Hydroxyurea-induced hand-foot syndrome
How to cite this article: Ramamoorthy L, Monisha GA. Hydroxyurea-induced hand-foot syndrome. CosmoDerma 2023;3:153.
A 40-year-old male known case of essential thrombocytosis presented with pigmentation and burning sensation in the palms and soles for the past 2 months. The patient has been on treatment with hydroxyurea 500 mg twice daily for the past 3 months. On cutaneous examination diffuse erythema and hyperpigmentation seen over the bilateral palms and soles [Figure 1a-c]. Based on history and clinical examination, hydroxyurea-induced hand-foot syndrome was diagnosed. The patient was treated with topical betamethasone cream and advised regular follow-up.

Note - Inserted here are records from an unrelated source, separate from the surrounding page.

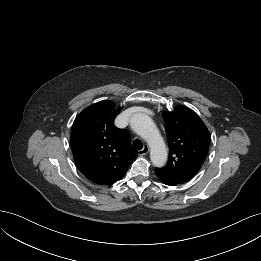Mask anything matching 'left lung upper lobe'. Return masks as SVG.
<instances>
[{
  "label": "left lung upper lobe",
  "mask_w": 261,
  "mask_h": 261,
  "mask_svg": "<svg viewBox=\"0 0 261 261\" xmlns=\"http://www.w3.org/2000/svg\"><path fill=\"white\" fill-rule=\"evenodd\" d=\"M169 145L165 167L156 168L157 176L181 184L200 170L209 150L211 136L203 121L189 108L177 106L164 112Z\"/></svg>",
  "instance_id": "obj_1"
}]
</instances>
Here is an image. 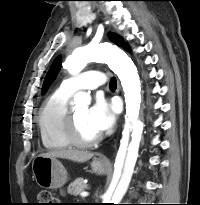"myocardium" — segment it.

Palmoplantar erythrodysesthesia, also called Burgdorf syndrome, acral erythema, toxic erythema of chemotherapy, or hand-foot syndrome, is commonly seen with chemotherapeutic agents. Hydroxyurea-associated acral erythema is associated with long-term hydroxyurea use, usually at doses equal to or greater than 1 g daily. It can start from weeks to years after initiation of hydroxyurea. In a large retrospective review of patients with myeloproliferative neoplasms treated with hydroxyurea, <10% of patients treated with hydroxyurea developed any mucocutaneous toxicities, out of which more than 80% of patients had cutaneous ulceration and oral mucosal aphthae. Hand and foot syndrome has been previously reported in association with hydroxyurea with chronic myeloid leukemia and sickle cell disease. We present this case of hand-foot syndrome as a rarely encountered cutaneous adverse effect associated with hydroxyurea in a case of essential thrombocytosis.